[What to work on] Transcribe the data verbatim and drop its images.

[Given data]
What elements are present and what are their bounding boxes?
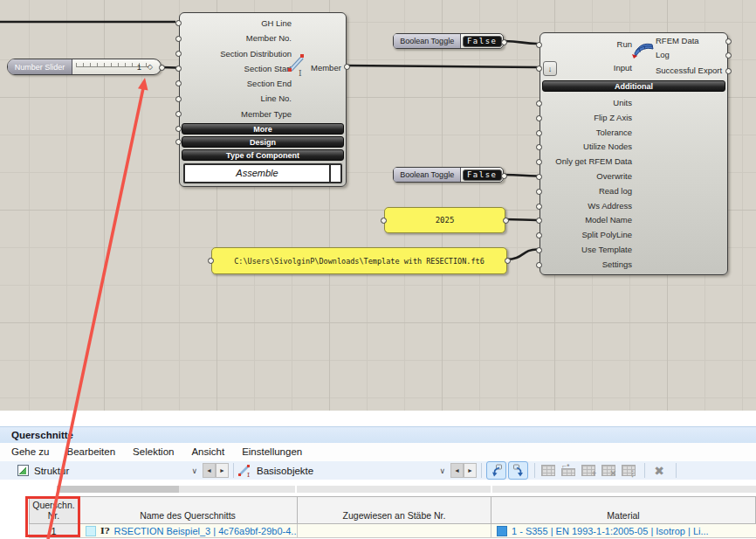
scrollbar-thumb[interactable] [57,486,179,493]
table-dots-icon: ⋮ [622,465,636,476]
struktur-combo[interactable]: Struktur ∨ [17,465,203,476]
cell-assigned[interactable] [297,524,491,538]
input-socket[interactable] [536,247,542,253]
input-label: Overwrite [540,169,632,184]
output-socket[interactable] [501,39,507,45]
strip-divider [295,486,297,493]
input-socket[interactable] [175,51,182,57]
panel-year[interactable]: 2025 [384,207,505,233]
input-label: Section End [180,76,292,91]
input-socket[interactable] [536,174,542,180]
input-socket[interactable] [536,204,542,210]
input-socket[interactable] [175,96,182,102]
number-slider-label: Number Slider [8,59,72,74]
next-button[interactable]: ► [216,463,229,478]
menu-ansicht[interactable]: Ansicht [182,443,233,461]
panel-path-value: C:\Users\SivolginP\Downloads\Template wi… [234,257,485,266]
chevron-down-icon[interactable]: ∨ [439,466,450,475]
input-socket[interactable] [536,66,542,72]
input-label: Run [540,39,632,49]
rfem-additional-labels: Units Flip Z Axis Tolerance Utilize Node… [540,96,632,273]
basisobjekte-combo[interactable]: I Basisobjekte ∨ [238,464,450,477]
prev-button[interactable]: ◄ [203,463,216,478]
number-slider[interactable]: Number Slider 1 ◇ [7,59,162,75]
window-title-bar: Querschnitte [0,426,756,443]
header-label: Name des Querschnitts [140,510,236,521]
input-socket[interactable] [381,218,387,224]
grasshopper-canvas[interactable]: Number Slider 1 ◇ GH Line Member No. Sec… [0,0,756,411]
wire [505,219,537,220]
input-socket[interactable] [175,126,182,132]
table-row-button[interactable]: ⌐• [560,463,577,479]
output-socket[interactable] [725,38,732,45]
toolbar: Struktur ∨ ◄ ► I Basisobjekte ∨ ◄ ► [0,461,756,480]
output-socket[interactable] [159,65,165,71]
cell-material[interactable]: 1 - S355 | EN 1993-1-1:2005-05 | Isotrop… [491,524,756,538]
number-slider-track[interactable]: 1 ◇ [72,59,161,74]
sync-to-graphic-button[interactable] [508,461,528,480]
boolean-toggle-1[interactable]: Boolean Toggle False [393,33,504,49]
input-socket[interactable] [536,100,542,107]
more-bar[interactable]: More [182,123,344,135]
table-dots-button[interactable]: ⋮ [620,463,637,479]
output-socket[interactable] [725,52,732,59]
cell-name[interactable]: I? RSECTION Beispiel_3 | 4c76a9bf-29b0-4… [79,524,297,538]
horizontal-scrollbar[interactable] [57,486,756,493]
next-button[interactable]: ► [464,463,477,478]
table-view-button[interactable] [540,463,557,479]
output-socket[interactable] [344,64,350,70]
input-label: Read log [540,184,632,199]
input-label: Member Type [180,107,292,121]
output-socket[interactable] [503,218,509,224]
input-socket[interactable] [175,36,182,42]
material-link[interactable]: 1 - S355 | EN 1993-1-1:2005-05 | Isotrop… [512,526,709,536]
toolbar-separator [644,463,645,478]
boolean-toggle-value[interactable]: False [463,36,502,47]
output-label: RFEM Data [656,36,699,45]
input-socket[interactable] [536,189,542,195]
prev-button[interactable]: ◄ [450,463,464,478]
wire [505,175,537,176]
section-name-link[interactable]: RSECTION Beispiel_3 | 4c76a9bf-29b0-4... [114,526,297,536]
panel-template-path[interactable]: C:\Users\SivolginP\Downloads\Template wi… [211,247,507,274]
input-socket[interactable] [175,111,182,117]
slider-handle[interactable]: ◇ [148,63,153,71]
delete-button[interactable]: ✖ [649,463,669,479]
boolean-toggle-value[interactable]: False [463,169,502,181]
input-socket[interactable] [208,258,214,264]
input-socket[interactable] [536,115,542,121]
type-of-component-bar[interactable]: Type of Component [182,149,344,161]
output-socket[interactable] [505,258,511,264]
table-add-button[interactable]: + [580,463,597,479]
assemble-label: Assemble [185,165,329,182]
input-socket[interactable] [175,139,182,145]
rfem-export-component[interactable]: Run Input ↓ RFEM Data Log Successful Exp… [540,32,728,275]
member-component[interactable]: GH Line Member No. Section Distribution … [179,12,347,187]
input-label: Section Distribution [180,46,292,61]
menu-bearbeiten[interactable]: Bearbeiten [58,443,124,461]
input-label: Settings [540,258,632,273]
wire [347,66,537,67]
design-bar[interactable]: Design [182,136,344,148]
table-cross-button[interactable]: ✕ [600,463,617,479]
sync-from-graphic-button[interactable] [486,461,506,480]
output-socket[interactable] [725,68,732,74]
assemble-button[interactable]: Assemble [183,163,342,183]
chevron-down-icon[interactable]: ∨ [191,466,203,475]
output-label: Successful Export [656,66,722,75]
input-socket[interactable] [536,42,542,48]
menu-bar: Gehe zu Bearbeiten Selektion Ansicht Ein… [0,443,756,461]
strip-divider [491,486,492,493]
member-icon: I [238,464,251,477]
expand-input-button[interactable]: ↓ [543,61,557,76]
input-socket[interactable] [536,130,542,136]
header-label: Material [607,510,639,521]
boolean-toggle-2[interactable]: Boolean Toggle False [393,167,504,183]
input-socket[interactable] [536,262,542,268]
menu-gehe-zu[interactable]: Gehe zu [3,443,58,461]
menu-selektion[interactable]: Selektion [124,443,182,461]
section-type-icon: I? [100,526,110,536]
menu-einstellungen[interactable]: Einstellungen [233,443,311,461]
additional-bar[interactable]: Additional [542,80,725,92]
output-socket[interactable] [501,173,507,179]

[Answer box]
What elements are present and what are their bounding boxes?
scrollbar-thumb[interactable] [57,486,179,493]
table-dots-icon: ⋮ [622,465,636,476]
struktur-combo[interactable]: Struktur ∨ [17,465,203,476]
cell-assigned[interactable] [297,524,491,538]
input-socket[interactable] [536,247,542,253]
input-label: Overwrite [540,169,632,184]
output-socket[interactable] [501,39,507,45]
strip-divider [295,486,297,493]
input-socket[interactable] [175,51,182,57]
panel-year[interactable]: 2025 [384,207,505,233]
input-label: Section End [180,76,292,91]
input-socket[interactable] [536,174,542,180]
input-socket[interactable] [536,204,542,210]
input-socket[interactable] [175,96,182,102]
number-slider-label: Number Slider [8,59,72,74]
next-button[interactable]: ► [216,463,229,478]
menu-ansicht[interactable]: Ansicht [182,443,233,461]
panel-path-value: C:\Users\SivolginP\Downloads\Template wi… [234,257,485,266]
chevron-down-icon[interactable]: ∨ [439,466,450,475]
input-socket[interactable] [536,66,542,72]
input-label: Run [540,39,632,49]
rfem-additional-labels: Units Flip Z Axis Tolerance Utilize Node… [540,96,632,273]
basisobjekte-combo[interactable]: I Basisobjekte ∨ [238,464,450,477]
prev-button[interactable]: ◄ [203,463,216,478]
number-slider[interactable]: Number Slider 1 ◇ [7,59,162,75]
window-title-bar: Querschnitte [0,426,756,443]
header-label: Name des Querschnitts [140,510,236,521]
input-socket[interactable] [381,218,387,224]
grasshopper-canvas[interactable]: Number Slider 1 ◇ GH Line Member No. Sec… [0,0,756,411]
wire [505,219,537,220]
input-socket[interactable] [175,126,182,132]
table-row-button[interactable]: ⌐• [560,463,577,479]
output-socket[interactable] [725,38,732,45]
toolbar: Struktur ∨ ◄ ► I Basisobjekte ∨ ◄ ► [0,461,756,480]
output-socket[interactable] [159,65,165,71]
cell-material[interactable]: 1 - S355 | EN 1993-1-1:2005-05 | Isotrop… [491,524,756,538]
number-slider-track[interactable]: 1 ◇ [72,59,161,74]
sync-to-graphic-button[interactable] [508,461,528,480]
boolean-toggle-1[interactable]: Boolean Toggle False [393,33,504,49]
input-socket[interactable] [536,100,542,107]
more-bar[interactable]: More [182,123,344,135]
table-dots-button[interactable]: ⋮ [620,463,637,479]
output-socket[interactable] [725,52,732,59]
cell-name[interactable]: I? RSECTION Beispiel_3 | 4c76a9bf-29b0-4… [79,524,297,538]
horizontal-scrollbar[interactable] [57,486,756,493]
next-button[interactable]: ► [464,463,477,478]
table-view-button[interactable] [540,463,557,479]
output-socket[interactable] [344,64,350,70]
input-label: Read log [540,184,632,199]
input-label: Member Type [180,107,292,121]
output-socket[interactable] [503,218,509,224]
input-socket[interactable] [175,36,182,42]
material-link[interactable]: 1 - S355 | EN 1993-1-1:2005-05 | Isotrop… [512,526,709,536]
toolbar-separator [644,463,645,478]
boolean-toggle-value[interactable]: False [463,36,502,47]
output-label: RFEM Data [656,36,699,45]
input-socket[interactable] [536,189,542,195]
prev-button[interactable]: ◄ [450,463,464,478]
wire [505,175,537,176]
section-name-link[interactable]: RSECTION Beispiel_3 | 4c76a9bf-29b0-4... [114,526,297,536]
panel-template-path[interactable]: C:\Users\SivolginP\Downloads\Template wi… [211,247,507,274]
input-socket[interactable] [175,111,182,117]
slider-handle[interactable]: ◇ [148,63,153,71]
delete-button[interactable]: ✖ [649,463,669,479]
boolean-toggle-value[interactable]: False [463,169,502,181]
input-socket[interactable] [208,258,214,264]
input-socket[interactable] [536,115,542,121]
type-of-component-bar[interactable]: Type of Component [182,149,344,161]
output-socket[interactable] [505,258,511,264]
table-add-button[interactable]: + [580,463,597,479]
assemble-label: Assemble [185,165,329,182]
input-socket[interactable] [175,139,182,145]
rfem-export-component[interactable]: Run Input ↓ RFEM Data Log Successful Exp… [540,32,728,275]
member-component[interactable]: GH Line Member No. Section Distribution … [179,12,347,187]
input-label: Section Distribution [180,46,292,61]
menu-bearbeiten[interactable]: Bearbeiten [58,443,124,461]
input-label: Settings [540,258,632,273]
wire [347,66,537,67]
design-bar[interactable]: Design [182,136,344,148]
table-cross-button[interactable]: ✕ [600,463,617,479]
sync-from-graphic-button[interactable] [486,461,506,480]
output-socket[interactable] [725,68,732,74]
assemble-button[interactable]: Assemble [183,163,342,183]
chevron-down-icon[interactable]: ∨ [191,466,203,475]
output-label: Successful Export [656,66,722,75]
input-socket[interactable] [536,42,542,48]
menu-bar: Gehe zu Bearbeiten Selektion Ansicht Ein… [0,443,756,461]
strip-divider [491,486,492,493]
member-icon: I [238,464,251,477]
expand-input-button[interactable]: ↓ [543,61,557,76]
input-socket[interactable] [536,130,542,136]
header-label: Material [607,510,639,521]
boolean-toggle-2[interactable]: Boolean Toggle False [393,167,504,183]
input-socket[interactable] [536,262,542,268]
menu-gehe-zu[interactable]: Gehe zu [3,443,58,461]
menu-selektion[interactable]: Selektion [124,443,182,461]
section-type-icon: I? [100,526,110,536]
menu-einstellungen[interactable]: Einstellungen [233,443,311,461]
additional-bar[interactable]: Additional [542,80,725,92]
output-socket[interactable] [501,173,507,179]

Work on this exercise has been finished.